What are we even doing anymore?
JANUARY 14TH, 2016 — POST 010
For anyone interested in tech, the first weeks of each year are spent rubbernecking around news outlets for the best of the Consumer Electronic Show in Las Vegas. Because the future is yet to happen, this avid reader came down with what amounts to whiplash in pouring over every company’s own vision of what’s next. Even as someone who’s never attended CES, and who’s engagement with the tech industry is heavily mediated through news, this year’s felt to me like a button on what tech had become in 2015.
As far as the tech titans go, 2015 can be summed up in one word: meh. Google released two solid entrants into the Nexus line, Microsoft released an improvement to its Surface line as well as adding a new product category with the Surface Book. Apple launched two new product categories with the Apple Watch and iPad Pro, and half-lauched a third with the MacBook. Whilst it might still be a little early to tell, it wouldn’t seem that any of these have made any impact.
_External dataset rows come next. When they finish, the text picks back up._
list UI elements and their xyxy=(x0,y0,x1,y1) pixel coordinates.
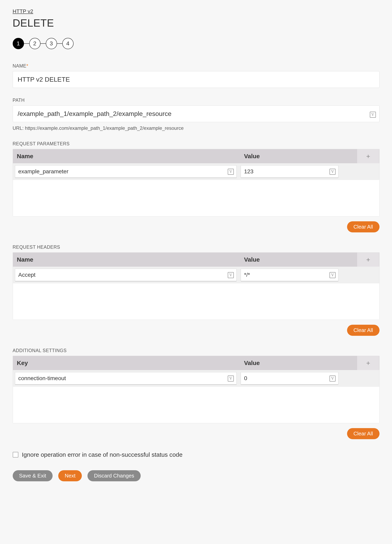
next-button[interactable]: Next xyxy=(58,470,82,481)
request-headers-label: REQUEST HEADERS xyxy=(13,244,380,250)
variable-icon[interactable]: V xyxy=(228,272,234,278)
variable-icon[interactable]: V xyxy=(330,272,336,278)
additional-header-value: Value xyxy=(240,356,357,370)
params-empty-area xyxy=(13,180,379,216)
step-connector xyxy=(57,43,62,44)
table-row: V V xyxy=(13,267,379,283)
params-header-name: Name xyxy=(13,149,240,163)
breadcrumb-link[interactable]: HTTP v2 xyxy=(13,8,33,15)
additional-header-key: Key xyxy=(13,356,240,370)
request-parameters-table: Name Value + V V xyxy=(13,149,380,216)
variable-icon[interactable]: V xyxy=(370,112,376,118)
ignore-error-label: Ignore operation error in case of non-su… xyxy=(22,451,183,458)
headers-add-cell[interactable]: + xyxy=(357,253,379,267)
variable-icon[interactable]: V xyxy=(228,169,234,175)
path-input[interactable] xyxy=(13,105,380,122)
save-exit-button[interactable]: Save & Exit xyxy=(13,470,53,481)
name-label: NAME* xyxy=(13,63,380,69)
name-input[interactable] xyxy=(13,71,380,88)
table-row: V V xyxy=(13,370,379,387)
url-hint: URL: https://example.com/example_path_1/… xyxy=(13,125,380,131)
headers-header-name: Name xyxy=(13,253,240,267)
stepper: 1 2 3 4 xyxy=(13,38,380,49)
step-connector xyxy=(24,43,29,44)
ignore-error-checkbox[interactable] xyxy=(13,452,18,458)
table-row: V V xyxy=(13,163,379,180)
plus-icon: + xyxy=(366,153,370,160)
variable-icon[interactable]: V xyxy=(330,169,336,175)
params-add-cell[interactable]: + xyxy=(357,149,379,163)
path-label: PATH xyxy=(13,98,380,103)
variable-icon[interactable]: V xyxy=(330,375,336,382)
request-headers-table: Name Value + V V xyxy=(13,252,380,320)
request-parameters-label: REQUEST PARAMETERS xyxy=(13,141,380,147)
step-4[interactable]: 4 xyxy=(62,38,74,49)
headers-empty-area xyxy=(13,283,379,320)
additional-settings-table: Key Value + V V xyxy=(13,356,380,423)
param-value-input[interactable] xyxy=(241,165,339,178)
required-star: * xyxy=(26,63,28,69)
step-3[interactable]: 3 xyxy=(46,38,57,49)
plus-icon: + xyxy=(366,256,370,263)
params-clear-all-button[interactable]: Clear All xyxy=(347,221,380,232)
step-2[interactable]: 2 xyxy=(29,38,41,49)
plus-icon: + xyxy=(366,360,370,367)
header-value-input[interactable] xyxy=(241,269,339,281)
params-header-value: Value xyxy=(240,149,357,163)
page-title: DELETE xyxy=(13,17,380,29)
setting-value-input[interactable] xyxy=(241,372,339,385)
param-name-input[interactable] xyxy=(15,165,237,178)
step-connector xyxy=(41,43,46,44)
header-name-input[interactable] xyxy=(15,269,237,281)
setting-key-input[interactable] xyxy=(15,372,237,385)
additional-clear-all-button[interactable]: Clear All xyxy=(347,428,380,439)
additional-add-cell[interactable]: + xyxy=(357,356,379,370)
discard-changes-button[interactable]: Discard Changes xyxy=(88,470,141,481)
headers-clear-all-button[interactable]: Clear All xyxy=(347,325,380,336)
step-1[interactable]: 1 xyxy=(13,38,24,49)
variable-icon[interactable]: V xyxy=(228,375,234,382)
headers-header-value: Value xyxy=(240,253,357,267)
additional-settings-label: ADDITIONAL SETTINGS xyxy=(13,348,380,353)
additional-empty-area xyxy=(13,387,379,423)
Whether its cockiness or laziness, I get the sense that none of these companies feel its their duty to make the case for why these products are needed. Sundar Pichai can wax poetic about the Surface Book as a “digital clipboard” but that doesn’t even get me halfway there. He’d first have to tell me why I’d want a clipboard to begin with.
The Apple Watch was just a wasted opportunity for Apple and, if you believe the theory about the new battery case being released to disguise their Watch sales in total “Accessories” sales, it seems they’re aware of it. The line that was consistently touted was that “developers will figure it out.” The implication that Apple provides platforms more than they do products is not inherently the problem. But if a platform is to become valuable, the company providing it should ensure the product containing it is as desirable as possible.
What this all comes down to is that none of these products can claim to convincingly answer
“What problem are we solving?”
A month or so ago, when the iPad Pro was released, the Microsoft Store opened in Sydney to be the showcase for the Surface Book. I left both stores that day with similar feelings. After squeezing past a guy on the iPad Pro asking the Apple guy if split-screen on iOS ran across dual monitors, I was struck with the thought that the best thing in the whole store, the thing that would serve me the best is a product I already own several of: one or another incarnation of the decade-old MacBook line. Leaving the Microsoft store with my free glass bottle of Aqua Panna, I tried to put my finger on the best product in the store. It’s the Elite Controller for Xbox One. In both cases, the products either company was championing for the holiday period and beyond are really products for no one.
I don’t know why the Surface Book detaches. I don’t know why the iPad Pro doesn’t run OS X. What I do know is that a device with a detachable screen or a mobile OS wouldn’t be my tool of choice for doing any of the things either company believes their product best for.
I get naïve and wonder if maybe tech has solved all the problems. But if tech’s already solved all the problems, and everything new isn’t solving anything, then why is everyone so unsatisfied with what they’ve got?